◆ Exercise goal:
As the answer, give every line of the records that includes the word "instituciones".

(Beginning of The records)

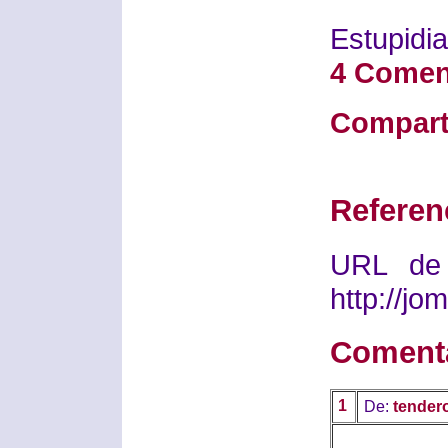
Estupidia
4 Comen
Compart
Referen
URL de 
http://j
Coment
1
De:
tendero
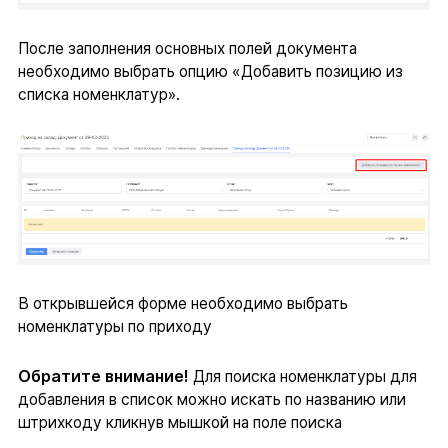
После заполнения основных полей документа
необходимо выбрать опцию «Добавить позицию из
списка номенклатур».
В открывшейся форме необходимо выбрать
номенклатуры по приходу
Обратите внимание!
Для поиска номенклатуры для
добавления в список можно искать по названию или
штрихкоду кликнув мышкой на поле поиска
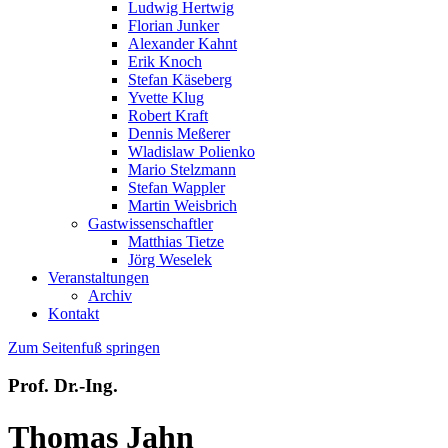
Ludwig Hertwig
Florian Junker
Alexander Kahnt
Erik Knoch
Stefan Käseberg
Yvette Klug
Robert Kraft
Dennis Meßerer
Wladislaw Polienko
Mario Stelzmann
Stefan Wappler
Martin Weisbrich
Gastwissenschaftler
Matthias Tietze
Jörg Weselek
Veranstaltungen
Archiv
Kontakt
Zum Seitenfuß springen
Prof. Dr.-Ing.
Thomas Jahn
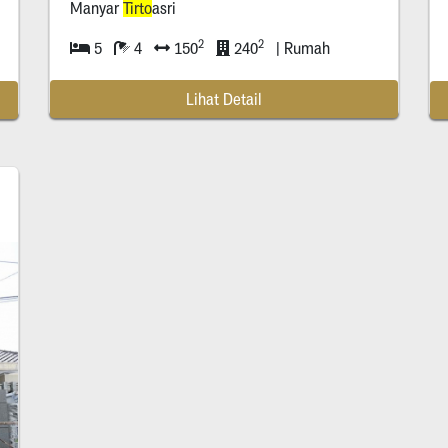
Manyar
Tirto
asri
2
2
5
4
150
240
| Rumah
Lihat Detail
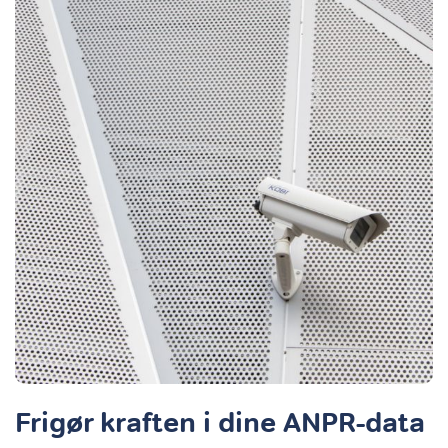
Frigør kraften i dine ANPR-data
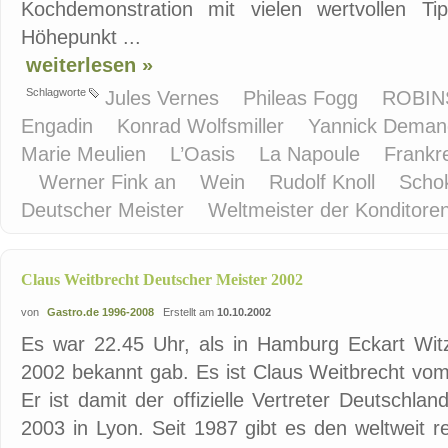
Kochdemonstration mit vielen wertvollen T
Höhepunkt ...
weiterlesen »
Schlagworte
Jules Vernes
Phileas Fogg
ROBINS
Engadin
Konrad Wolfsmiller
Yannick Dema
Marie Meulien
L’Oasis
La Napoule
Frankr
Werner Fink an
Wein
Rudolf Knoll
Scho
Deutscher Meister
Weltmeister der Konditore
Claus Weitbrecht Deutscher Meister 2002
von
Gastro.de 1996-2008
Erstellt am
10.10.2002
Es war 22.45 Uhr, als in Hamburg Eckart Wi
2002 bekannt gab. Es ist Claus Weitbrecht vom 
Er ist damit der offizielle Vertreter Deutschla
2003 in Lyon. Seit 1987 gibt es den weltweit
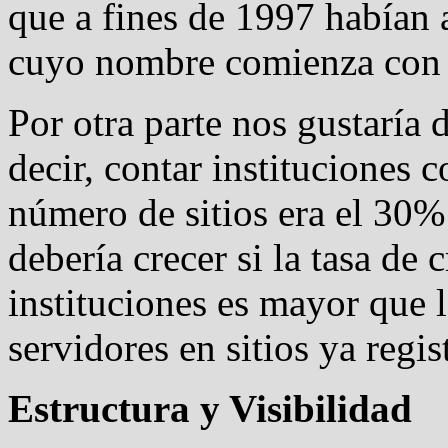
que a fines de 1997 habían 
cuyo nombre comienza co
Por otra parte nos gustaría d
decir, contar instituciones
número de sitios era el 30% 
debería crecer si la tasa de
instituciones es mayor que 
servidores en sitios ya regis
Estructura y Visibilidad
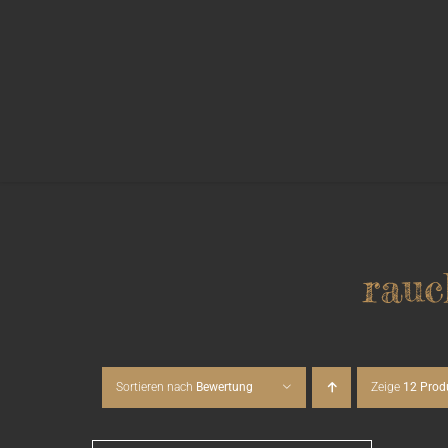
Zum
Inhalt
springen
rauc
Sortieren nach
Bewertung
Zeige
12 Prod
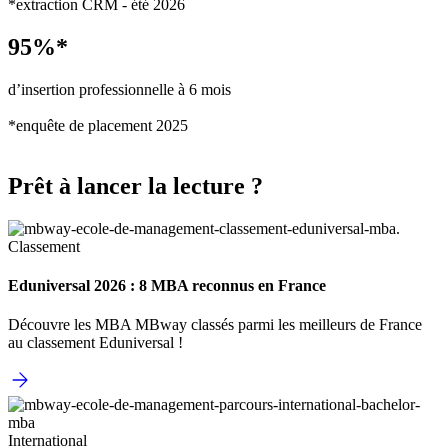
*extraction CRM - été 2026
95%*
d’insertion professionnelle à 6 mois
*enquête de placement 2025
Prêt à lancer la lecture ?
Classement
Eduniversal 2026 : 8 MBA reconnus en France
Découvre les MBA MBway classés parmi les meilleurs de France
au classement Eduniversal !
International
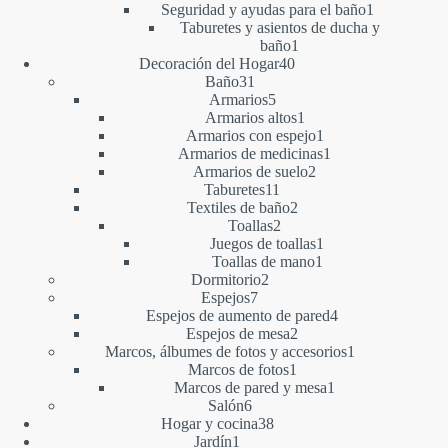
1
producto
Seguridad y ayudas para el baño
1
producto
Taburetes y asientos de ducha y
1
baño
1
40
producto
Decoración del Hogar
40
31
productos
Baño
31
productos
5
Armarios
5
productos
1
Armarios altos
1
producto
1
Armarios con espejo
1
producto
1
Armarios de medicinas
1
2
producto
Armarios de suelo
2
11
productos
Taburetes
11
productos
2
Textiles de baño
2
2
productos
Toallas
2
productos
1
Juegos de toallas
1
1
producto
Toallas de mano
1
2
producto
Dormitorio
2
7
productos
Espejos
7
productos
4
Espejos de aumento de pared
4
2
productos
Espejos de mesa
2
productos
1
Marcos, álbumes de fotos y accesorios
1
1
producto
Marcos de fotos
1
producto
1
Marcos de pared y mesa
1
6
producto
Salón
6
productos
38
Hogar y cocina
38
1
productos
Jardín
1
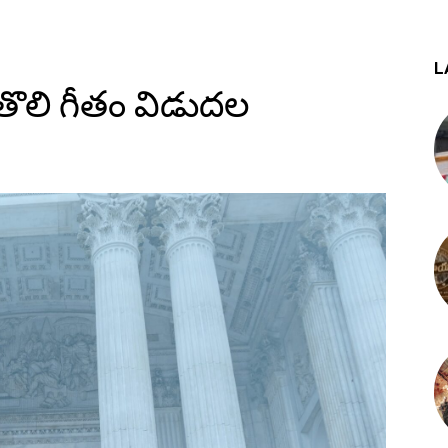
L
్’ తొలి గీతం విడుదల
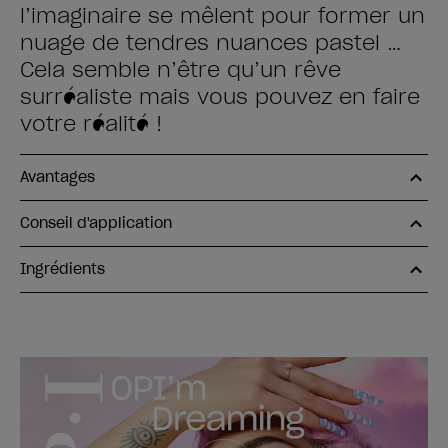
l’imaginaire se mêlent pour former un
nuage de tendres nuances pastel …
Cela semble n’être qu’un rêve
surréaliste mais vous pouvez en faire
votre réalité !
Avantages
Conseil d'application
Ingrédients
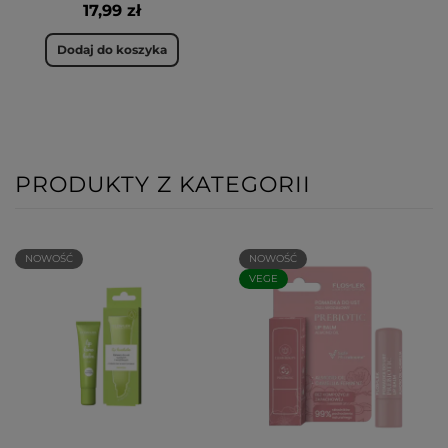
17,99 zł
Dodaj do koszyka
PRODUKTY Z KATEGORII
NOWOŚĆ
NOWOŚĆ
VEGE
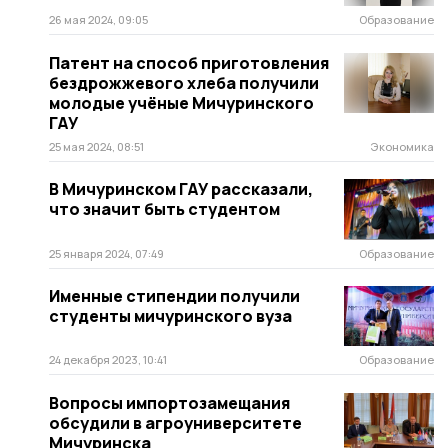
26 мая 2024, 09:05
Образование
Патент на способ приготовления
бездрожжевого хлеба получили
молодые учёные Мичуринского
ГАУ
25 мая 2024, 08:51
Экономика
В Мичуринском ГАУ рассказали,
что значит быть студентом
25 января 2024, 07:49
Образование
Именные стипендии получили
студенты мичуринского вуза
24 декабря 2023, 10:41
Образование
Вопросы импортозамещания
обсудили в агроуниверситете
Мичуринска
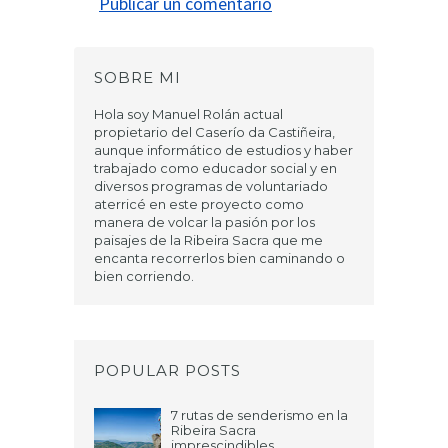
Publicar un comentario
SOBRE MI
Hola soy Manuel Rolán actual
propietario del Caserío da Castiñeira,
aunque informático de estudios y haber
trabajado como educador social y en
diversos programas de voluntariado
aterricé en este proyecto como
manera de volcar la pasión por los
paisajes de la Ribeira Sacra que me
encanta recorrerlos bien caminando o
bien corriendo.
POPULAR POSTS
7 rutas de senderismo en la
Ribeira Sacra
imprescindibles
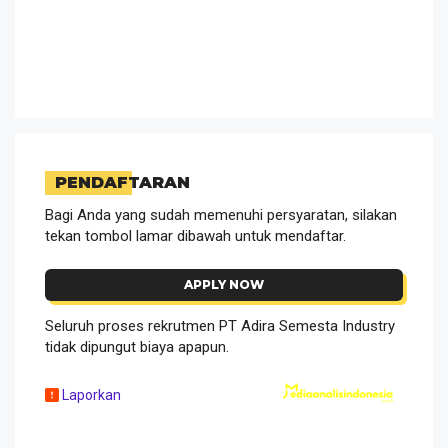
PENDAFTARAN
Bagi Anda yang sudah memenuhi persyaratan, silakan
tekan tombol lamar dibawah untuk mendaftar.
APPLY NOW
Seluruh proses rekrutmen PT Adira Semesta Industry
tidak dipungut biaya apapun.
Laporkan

(End of The records)

◆ Reply to the exercise:
decir, contar instituciones
instituciones es mayor que 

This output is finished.